Stored data entries
--------------------------------
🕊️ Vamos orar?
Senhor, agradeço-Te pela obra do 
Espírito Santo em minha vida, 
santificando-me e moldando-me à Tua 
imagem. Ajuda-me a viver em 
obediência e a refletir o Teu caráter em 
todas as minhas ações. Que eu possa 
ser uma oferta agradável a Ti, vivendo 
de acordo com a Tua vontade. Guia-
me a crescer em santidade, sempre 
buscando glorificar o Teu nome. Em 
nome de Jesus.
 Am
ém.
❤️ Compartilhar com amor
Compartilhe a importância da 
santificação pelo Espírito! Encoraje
--------------------------------
**DIRECTIONS FOR THIS TASK**. Reproduce each line from the data that has "Espírito" in it.

**EXERCISE SOLUTION**.
Espírito Santo em minha vida, 
santificação pelo Espírito! Encoraje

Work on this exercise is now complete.